Vulnerability Details

Insecure logging occurs when a mobile application writes sensitive information into logs (e.g., Logcat, local files, crash reports, or analytics events).

These logs may be accessible by:

  • Other applications (on rooted/debuggable devices)
  • Attackers with physical access
  • Developers via debugging tools

As a result, sensitive data exposure may occur.

Vulnerable Code Example:

Log.d("ALLSAFE", "User entered secret: " + secret.getText().toString());

How to Identify Insecure Logging?

  1. Enable USB debugging on the Android device or Emulator
  2. Obtain the Process Identifier (PID) of the target application:
None
adb shell pidof <package_name>

3. Monitor logs for the specific process:

adb shell logcat --pid=<PID>

4. Interact with the application and observe whether sensitive data (e.g., passwords, tokens) appears in the logs

None

Impact

Insecure logging may lead to:

  • Credential leakage (passwords, tokens, API keys)
  • Exposure of personal data (name, email, national ID)
  • Financial data leakage (credit card information)
  • Disclosure of internal application logic

Mitigation

  • Never log sensitive data (passwords, tokens, PII)
  • Disable debug logs in production builds
  • Use logging levels appropriately (INFO, WARN, ERROR)
  • Implement secure logging practices and data masking

Secure Code Example

static /* synthetic */ boolean lambda$onCreateView$0(TextInputEditText secret, TextView v, int actionId, KeyEvent event) {
    if (actionId == 6 && !TextUtils.isEmpty(secret.getText())) {
        if (BuildConfig.DEBUG) {
            Log.d("ALLSAFE", "User input triggered"); // No sensitive data logged
        }
        return false;
    }
    return false;
}

Conclusion

Insecure logging is a common yet critical vulnerability in mobile applications that can lead to unintended exposure of sensitive information.
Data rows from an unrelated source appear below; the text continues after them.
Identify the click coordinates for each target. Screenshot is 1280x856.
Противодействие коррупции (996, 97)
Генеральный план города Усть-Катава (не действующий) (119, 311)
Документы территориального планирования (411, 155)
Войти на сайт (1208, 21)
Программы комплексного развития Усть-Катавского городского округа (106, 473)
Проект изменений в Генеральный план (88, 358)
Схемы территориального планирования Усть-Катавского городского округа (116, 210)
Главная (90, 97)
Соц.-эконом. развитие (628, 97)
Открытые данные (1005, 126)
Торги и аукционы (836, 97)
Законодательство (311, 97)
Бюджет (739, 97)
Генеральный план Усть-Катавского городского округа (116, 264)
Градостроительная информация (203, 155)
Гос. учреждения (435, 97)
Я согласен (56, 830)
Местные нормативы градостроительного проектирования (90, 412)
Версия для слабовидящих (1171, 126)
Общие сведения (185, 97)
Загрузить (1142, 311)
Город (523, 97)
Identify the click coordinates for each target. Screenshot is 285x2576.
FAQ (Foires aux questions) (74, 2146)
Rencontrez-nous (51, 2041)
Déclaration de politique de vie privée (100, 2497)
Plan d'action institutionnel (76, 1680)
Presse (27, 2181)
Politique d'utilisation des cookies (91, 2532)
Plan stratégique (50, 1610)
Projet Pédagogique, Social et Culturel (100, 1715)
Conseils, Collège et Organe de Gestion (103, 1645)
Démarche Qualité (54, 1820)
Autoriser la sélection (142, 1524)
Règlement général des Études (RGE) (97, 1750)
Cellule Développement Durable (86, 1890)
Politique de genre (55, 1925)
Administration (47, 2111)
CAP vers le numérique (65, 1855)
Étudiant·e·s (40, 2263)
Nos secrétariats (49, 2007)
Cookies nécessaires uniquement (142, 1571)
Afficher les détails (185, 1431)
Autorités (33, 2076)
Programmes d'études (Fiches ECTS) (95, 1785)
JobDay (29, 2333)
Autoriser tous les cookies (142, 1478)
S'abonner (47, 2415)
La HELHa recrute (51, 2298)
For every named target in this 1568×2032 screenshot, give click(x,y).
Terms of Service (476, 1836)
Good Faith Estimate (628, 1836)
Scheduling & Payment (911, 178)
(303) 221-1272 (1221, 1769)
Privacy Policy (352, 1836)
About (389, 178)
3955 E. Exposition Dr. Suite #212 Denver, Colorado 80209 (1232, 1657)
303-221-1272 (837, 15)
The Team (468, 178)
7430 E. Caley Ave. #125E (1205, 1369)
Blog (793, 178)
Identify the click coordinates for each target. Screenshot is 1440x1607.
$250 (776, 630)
Even though logging is essential for debugging and monitoring, improper handling of logs — especially in production environments — can significantly increase the attack surface.

Developers must ensure that no sensitive data is written to logs and that debugging features are disabled in release builds. Implementing secure logging practices is crucial to protect user data and maintain application security.